Morir por volver a la patria


Andrés Colmán Gutiérrez - @andrescolman

Se llamaba Ricardo Duarte. Tenía 49 años de edad. Era un humilde poblador de la comunidad de Bonanza Tres de Mayo, distrito de Yatytay, Itapúa. Debido a la falta de oportunidades laborales en su propio país, al igual que muchos compatriotas, emigró a la Argentina. Junto a otros tres paraguayos estaban trabajando en un aserradero de Entre Ríos cuando llegó la pandemia del Covid-19, el establecimiento tuvo que cerrar y ellos quedaron despedidos.

Casi sin dinero y sin lugar en donde quedarse, Ricardo y los otros obreros paraguayos, Rosalino Acuña Olmedo, Édgar Duarte y Julio González, intentaron retornar a su valle, pero se encontraron con que los cruces de frontera estaban cerrados. Trataron de acudir a las autoridades del Consulado, pero solo se encontraron con negativas: “No se puede entrar”, “mejor quédense allí”. ¿Quedarse dónde? ¿Vivir de qué…? En su humilde valle campesino al menos tendrían un techo, una cama, un plato de saporó con mandioca, la cercanía solidaria de los familiares.

Dominados por la desesperación, apelaron al recurso de los paseros contrabandistas: Cruzar ilegalmente el limítrofe río Paraná desde la localidad de Puerto Rico, provincia de Misiones. Era la localidad más cercana frente a Bonanza Tres de Mayo. El ansiado valle se alcanzaba a ver al otro lado de la frontera.

Éver David Núñez, un afanoso canoero, aceptó hacerlos cruzar a cambio de un mínimo pago. La odisea se realizó en la madrugada del miércoles 22 de abril. Hacía frío y había una espesa niebla que facilitaba el paso a escondidas, pero la misma cobertura protectora les jugó una mala pasada. A unos cien metros de alcanzar la costa paraguaya, el canoero no pudo ver el montículo de piedras y la embarcación golpeó con violencia, volcándose. Todos cayeron al agua y nadaron desesperadamente. Ricardo Duarte no pudo lograrlo. La corriente lo arrastró. Su cuerpo fue hallado sin vida, poco después del mediodía, aguas abajo. Había logrado regresar a su patria, pero la avnrura le costó la vida.

El canoero y los demás tripulantes fueron arrestados, procesados y encerrados en cuarentena.
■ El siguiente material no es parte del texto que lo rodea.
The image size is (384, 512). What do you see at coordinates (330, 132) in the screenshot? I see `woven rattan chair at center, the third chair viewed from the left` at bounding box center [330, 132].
Al menos consiguieron cumplir el objetivo de estar de nuevo en su país, aunque fuera en la cárcel.

Esta dramática historia real es apenas una más, entre muchas otras historias de compatriotas que se encontraban fuera del país cuando el mundo cerró sus puertas. ¿Acaso se les puede reprochar que, cuando llega el Apocalipsis, todos quieran volver a los brazos de la madre, que también es la patria? La Constitución dice que todo paraguayo tiene derecho a residir en su patria, pero no es fácil volver cuando están vigentes tantas restricciones sanitarias, tantas fronteras cerradas.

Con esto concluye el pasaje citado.